NVIDIA has lifted the muzzle date for the GeForce RTX 5050 and, as always, the board partners are pouncing like hungry seagulls on a discarded fish sandwich. Particularly eager: Colorful. The Chinese manufacturer is presenting five new models – from serious to whimsical, somewhere between graffiti art, cosplay cat and classic card fare.

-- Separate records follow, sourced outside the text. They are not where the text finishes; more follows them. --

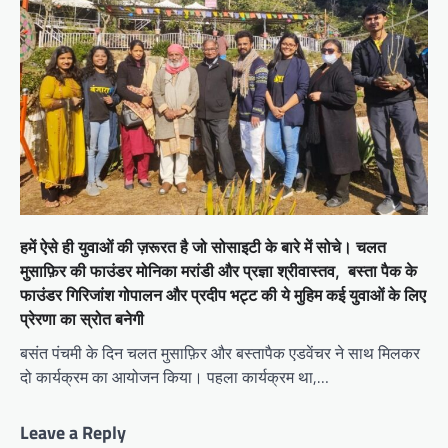
हमें ऐसे ही युवाओं की ज़रूरत है जो सोसाइटी के बारे में सोचे। चलत
मुसाफ़िर की फाउंडर मोनिका मरांडी और प्रज्ञा श्रीवास्तव, बस्ता पैक के
फाउंडर गिरिजांश गोपालन और प्रदीप भट्ट की ये मुहिम कई युवाओं के लिए
प्रेरणा का स्रोत बनेगी
बसंत पंचमी के दिन चलत मुसाफ़िर और बस्तापैक एडवेंचर ने साथ मिलकर
दो कार्यक्रम का आयोजन किया। पहला कार्यक्रम था,…
Leave a Reply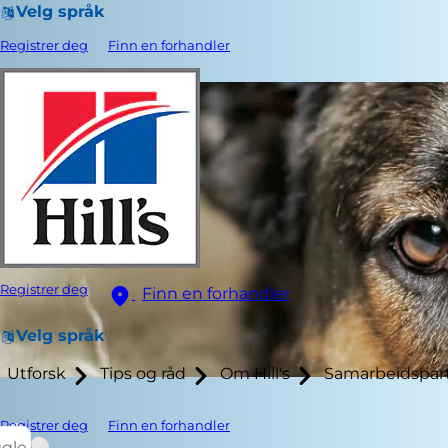
Velg språk
Registrer deg
Finn en forhandler
Registrer deg
Finn en forhandler
Velg språk
Utforsk
Tips og råd
Om Hill's
Samarbeidspar
Registrer deg
Finn en forhandler
ggle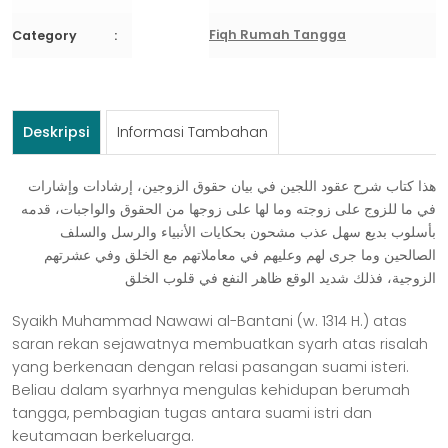
ﻋﻘﻮﺩ
ﺍﻟﻠﺠﻴﻦ
Fiqh Rumah Tangga
Category
Deskripsi
Informasi Tambahan
ﻫﺬﺍ ﻛﺘﺎﺏ ﺷﺮﺡ ﻋﻘﻮﺩ ﺍﻟﻠﺠﻴﻦ ﻓﻲ ﺑﻴﺎﻥ ﺣﻘﻮﻕ ﺍﻟﺰﻭﺟﻴﻦ، ﺇﺭﺷﺎﺩﺍﺕ ﻭﺇﺷﺎﺭﺍﺕ
ﻓﻲ ﻣﺎ ﻟﻠﺰﻭﺝ ﻋﻠﻰ ﺯﻭﺟﺘﻪ ﻭﻣﺎ ﻟﻬﺎ ﻋﻠﻰ ﺯﻭﺟﻬﺎ ﻣﻦ ﺍﻟﺤﻘﻮﻕ ﻭﺍﻟﻮﺍﺟﺒﺎﺕ، ﻗﺪﻣﻪ
ﺑﺄﺳﻠﻮﺏ ﺑﺪﻳﻊ ﺳﻬﻞ ﻋﺬﺏ ﻣﺸﺤﻮﻥ ﺑﺤﻜﺎﻳﺎﺕ ﺍﻷﻧﺒﻴﺎﺀ ﻭﺍﻟﺮﺳﻞ ﻭﺍﻟﺴﻠﻒ
ﺍﻟﺼﺎﻟﺤﻴﻦ ﻭﻣﺎ ﺟﺮى ﻟﻬﻢ ﻭﻋﻠﻴﻬﻢ ﻓﻲ ﻣﻌﺎﻣﻼﺗﻬﻢ ﻣﻊ ﺍﻟﺨﻠﻖ ﻭﻓﻲ ﻋﺸﺮﺗﻬﻢ
ﺍﻟﺰﻭﺟﻴﺔ، ﻓﺬﻟﻚ ﺷﺪﻳﺪ ﺍﻟﻮﻗﻊ ﻇﺎﻫﺮ ﺍﻟﻨﻔﻊ ﻓﻲ ﻗﻠﻮﺏ ﺍﻟﺨﻠﻖ
Syaikh Muhammad Nawawi al-Bantani (w. 1314 H.) atas
saran rekan sejawatnya membuatkan syarh atas risalah
yang berkenaan dengan relasi pasangan suami isteri.
Beliau dalam syarhnya mengulas kehidupan berumah
tangga, pembagian tugas antara suami istri dan
keutamaan berkeluarga.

Technology meets teen aesthetics: the iGame RTX 5050 Ultra W series
Let’s start with the hip-hop counterpart of the graphics card world: the iGame GeForce RTX 5050 Ultra W OC 8GB-V is a triple-fan card with a length of 314 mm. Its little brother, the Ultra W DUO OC 8GB-V, comes in at just 243.5 mm – a “downsizing” with style. Both models offer 4 2 power phases and a boost clock of 2647 MHz – slightly above the reference value (2571 MHz). Technically not a revolution, but solid home cooking for the mid-range sector. The design? White shroud, RGB graffiti, supposedly “hip-hop-inspired”. There’s also a “One-Key-OC” button on the I/O, which unlocks performance at the touch of a button – at least in theory. Whether this is more than just a marketing gimmick remains to be seen. But hey, the trend is towards show cards for cases with a glass wall.

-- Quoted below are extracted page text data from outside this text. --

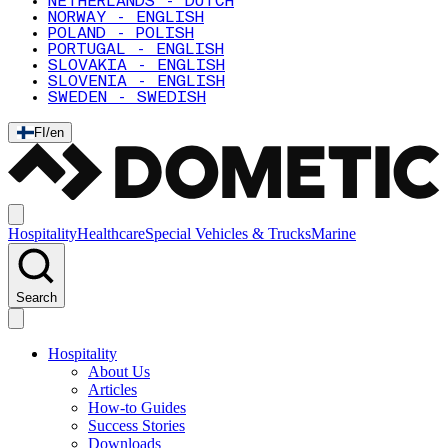
NETHERLANDS - DUTCH
NORWAY - ENGLISH
POLAND - POLISH
PORTUGAL - ENGLISH
SLOVAKIA - ENGLISH
SLOVENIA - ENGLISH
SWEDEN - SWEDISH
FI
/
en
Hospitality
Healthcare
Special Vehicles & Trucks
Marine
Search
Hospitality
About Us
Articles
How-to Guides
Success Stories
Downloads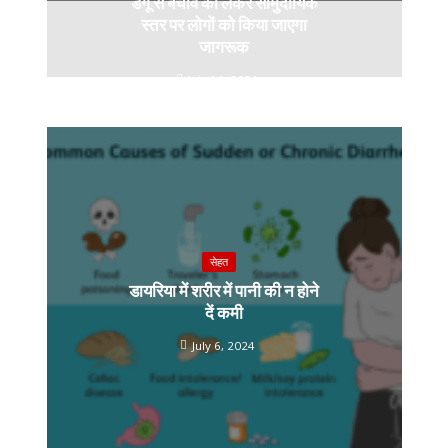
डेंगू से बचाव को लेकर सामुदायिक
k
k
p
स्तर पर लोगों को किया जाएगा
जागरूक
July 10, 2024
सेहत
डायरिया में शरीर में पानी की न होने
दें कमी
July 6, 2024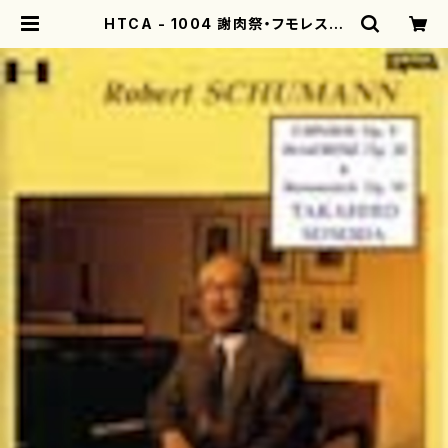
HTCA - 1004 謝肉祭・フモレスケ
（カーナヴァルとフモレスケ）（ピアノソ
ロ/シューマン/CD） | mothereart
h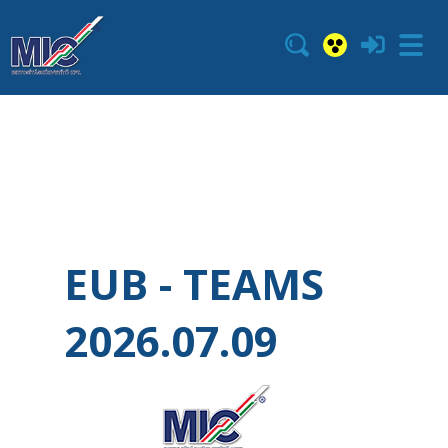
EUB - TEAMS
2026.07.09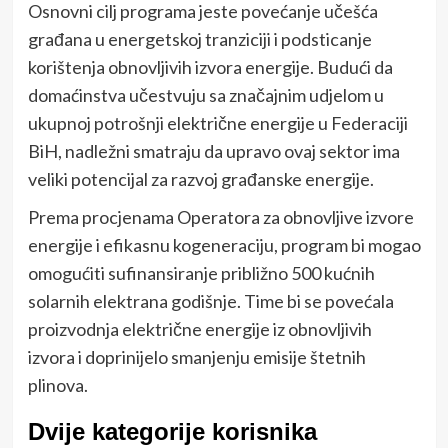
Osnovni cilj programa jeste povećanje učešća
građana u energetskoj tranziciji i podsticanje
korištenja obnovljivih izvora energije. Budući da
domaćinstva učestvuju sa značajnim udjelom u
ukupnoj potrošnji električne energije u Federaciji
BiH, nadležni smatraju da upravo ovaj sektor ima
veliki potencijal za razvoj građanske energije.
Prema procjenama Operatora za obnovljive izvore
energije i efikasnu kogeneraciju, program bi mogao
omogućiti sufinansiranje približno 500 kućnih
solarnih elektrana godišnje. Time bi se povećala
proizvodnja električne energije iz obnovljivih
izvora i doprinijelo smanjenju emisije štetnih
plinova.
Dvije kategorije korisnika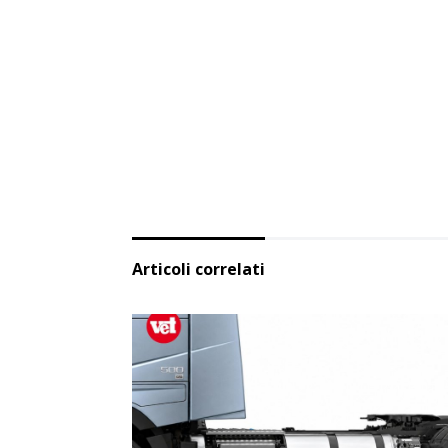
Articoli correlati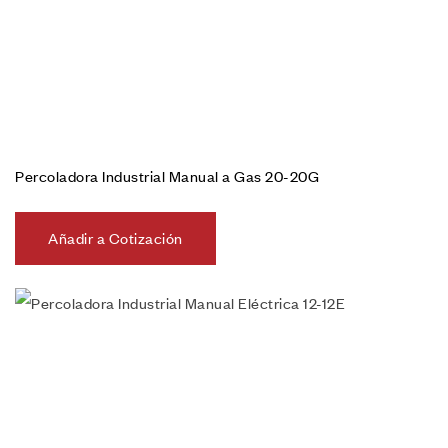
Percoladora Industrial Manual a Gas 20-20G
Añadir a Cotización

MEOW ORG DUO: An RTX 5050 in a cat costume
Now it’s getting absurd. The COLORFIRE GeForce RTX 5050 MEOW-ORG DUO 8GB uses a 3 2 power phase layout, but only boosts to 2497 MHz – i.e. below the reference design. Why? Probably thermal or cost-related downbinning. Or because cats prefer sleeping to running. The design is… special: White-orange color scheme with cat motifs on the shroud and backplate. What looks like an homage to anime culture on the back is actually a clever attempt to sell the low-end segment via style rather than specification. Technically nothing special, but perhaps a big seller in livestream-fixated markets.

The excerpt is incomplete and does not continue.